All’undicesima edizione di Identità Golose Milano 2015 tanti gli interventi di chef i cui nomi sono scritti nel firmamento della gastronomia; alla base di tutto una “sana intelligenza” e una conoscenza globale di quello che mangiamo e quindi quello che siamo.
Non so dirvi se ho apprezzato di più il misticismo di chi per primo ha fatto conoscere un’alta cucina naturale, Pietro Leemann, o la conoscenza del “tempeh”, insaccato ottenuto dalla fermentazione dei fagioli di soia gialla di Simone Salvini, fondatore di Organic Academy, o i piatti naturali nonché opere d’arte di Daniela Cicioni vincitrice dell’edizione scorsa di The vegetarianchange.
Di sicuro sono rimasta toccata dall’intervento del grande Alain Ducasse, classe 1956, e, se mi permettete uno dei pilastri della storia dell'enogastronomia mondiale.

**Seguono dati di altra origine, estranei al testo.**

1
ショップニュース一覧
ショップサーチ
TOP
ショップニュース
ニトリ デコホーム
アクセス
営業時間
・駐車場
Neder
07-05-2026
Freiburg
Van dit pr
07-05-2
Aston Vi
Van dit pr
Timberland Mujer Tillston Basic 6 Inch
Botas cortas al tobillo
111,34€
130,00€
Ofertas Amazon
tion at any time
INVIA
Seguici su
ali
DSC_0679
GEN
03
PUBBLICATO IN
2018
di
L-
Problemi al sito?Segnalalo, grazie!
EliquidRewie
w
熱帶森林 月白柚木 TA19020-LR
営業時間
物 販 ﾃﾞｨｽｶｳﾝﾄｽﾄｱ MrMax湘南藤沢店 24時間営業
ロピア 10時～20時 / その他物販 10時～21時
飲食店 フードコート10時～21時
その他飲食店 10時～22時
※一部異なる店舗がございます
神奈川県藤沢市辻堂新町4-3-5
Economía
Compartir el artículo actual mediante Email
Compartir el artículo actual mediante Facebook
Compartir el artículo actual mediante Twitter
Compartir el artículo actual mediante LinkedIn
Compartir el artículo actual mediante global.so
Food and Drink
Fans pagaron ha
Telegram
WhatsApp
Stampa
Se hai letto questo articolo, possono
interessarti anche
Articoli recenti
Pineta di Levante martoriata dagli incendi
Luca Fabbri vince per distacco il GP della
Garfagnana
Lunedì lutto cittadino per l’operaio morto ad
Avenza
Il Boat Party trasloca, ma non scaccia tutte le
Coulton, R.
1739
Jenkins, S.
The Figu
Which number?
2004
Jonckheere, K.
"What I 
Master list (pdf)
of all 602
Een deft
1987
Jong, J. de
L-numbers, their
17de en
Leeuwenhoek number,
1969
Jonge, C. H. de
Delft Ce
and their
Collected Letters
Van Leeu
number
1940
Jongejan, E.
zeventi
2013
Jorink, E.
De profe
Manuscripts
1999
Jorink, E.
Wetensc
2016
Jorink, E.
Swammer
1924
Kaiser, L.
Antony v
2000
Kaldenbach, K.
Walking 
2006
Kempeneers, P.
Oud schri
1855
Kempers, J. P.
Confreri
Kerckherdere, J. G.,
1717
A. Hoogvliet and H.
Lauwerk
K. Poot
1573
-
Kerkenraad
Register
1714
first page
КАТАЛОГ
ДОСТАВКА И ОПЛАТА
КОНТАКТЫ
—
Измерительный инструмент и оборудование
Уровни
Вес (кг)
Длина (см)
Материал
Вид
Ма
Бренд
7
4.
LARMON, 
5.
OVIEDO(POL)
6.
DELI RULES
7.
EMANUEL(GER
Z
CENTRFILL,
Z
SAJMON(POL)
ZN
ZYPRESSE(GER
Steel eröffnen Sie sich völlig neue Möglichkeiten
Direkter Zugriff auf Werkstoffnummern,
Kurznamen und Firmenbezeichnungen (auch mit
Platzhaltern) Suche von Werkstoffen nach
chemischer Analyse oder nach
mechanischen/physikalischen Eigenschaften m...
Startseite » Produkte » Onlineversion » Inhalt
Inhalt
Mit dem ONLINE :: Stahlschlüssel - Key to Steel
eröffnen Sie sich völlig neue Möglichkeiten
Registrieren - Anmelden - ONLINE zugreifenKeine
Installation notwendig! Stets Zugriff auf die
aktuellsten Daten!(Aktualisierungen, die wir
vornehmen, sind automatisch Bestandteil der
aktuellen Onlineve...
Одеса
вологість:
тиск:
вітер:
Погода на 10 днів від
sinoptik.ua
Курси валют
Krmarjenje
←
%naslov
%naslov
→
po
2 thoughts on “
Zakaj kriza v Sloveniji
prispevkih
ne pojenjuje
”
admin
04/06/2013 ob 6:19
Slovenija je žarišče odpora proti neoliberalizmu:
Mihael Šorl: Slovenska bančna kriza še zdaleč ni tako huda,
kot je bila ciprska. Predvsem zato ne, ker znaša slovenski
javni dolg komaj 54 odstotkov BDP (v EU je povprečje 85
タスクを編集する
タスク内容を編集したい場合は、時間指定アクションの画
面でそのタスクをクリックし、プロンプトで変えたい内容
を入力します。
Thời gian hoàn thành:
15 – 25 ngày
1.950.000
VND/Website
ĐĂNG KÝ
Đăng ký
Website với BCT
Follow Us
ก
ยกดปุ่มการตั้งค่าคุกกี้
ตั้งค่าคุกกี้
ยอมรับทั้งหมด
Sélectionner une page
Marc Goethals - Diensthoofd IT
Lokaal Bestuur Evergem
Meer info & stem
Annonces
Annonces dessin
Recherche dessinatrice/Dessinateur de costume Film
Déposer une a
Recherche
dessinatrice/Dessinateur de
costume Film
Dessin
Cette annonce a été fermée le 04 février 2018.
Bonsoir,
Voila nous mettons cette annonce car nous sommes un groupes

Lui che a settembre ha aperto Plaza Athénée a Parigi accompagnato dallo chef Romain Meder e che, in una terra di patè e fois gras, volatili decide di proporre un menù a base di pesce, verdure e legumi; l'esigenza di un approccio più responsabile verso le risorse ambientali, sul consumo di proteine animali, e sulla tutela della biodiversità. Da qui la voglia di raccontare la storia di un prodotto attraverso chi la produce, un piccolo mondo che si nasconde dietro quello che serve e ovviamente la capacità di proporlo in un menù superexpensive.
Piatti che hanno ovviamente un “contenuto”, una sostanza, come quello che ha presentato qui: una quinoa croccante con radici invernali olio di tartufo e una generosa dose di tartufo nero, vegetali poveri ma condimento ricco (e qui lo ammetto.. il profumo di quel piatto si è propagato per tutta l’auditorium!)
Ma se lui ovviamente riesce ad ammaliare il suo pubblico e ad innescare la curiosità dei clienti che arrivano a pagare tantissimo dei piatti “poveri”, noi quale insegnamento ne traiamo?!
Prendo mie le parole di Bottura “recuperare gli scarti non è degradante”, cercare sempre di essere aperti ad altre visioni, di curare di più quello che mangiamo, di recuperare quelli che sono i sapori di una volta, di quelli che sono considerati poveri ma che alla fine ci fanno star bene, non solo in pace con il nostro fisico ma anche con il mondo in cui viviamo.
Un’edizione di identità Golose che ci fa e ci deve far riflettere!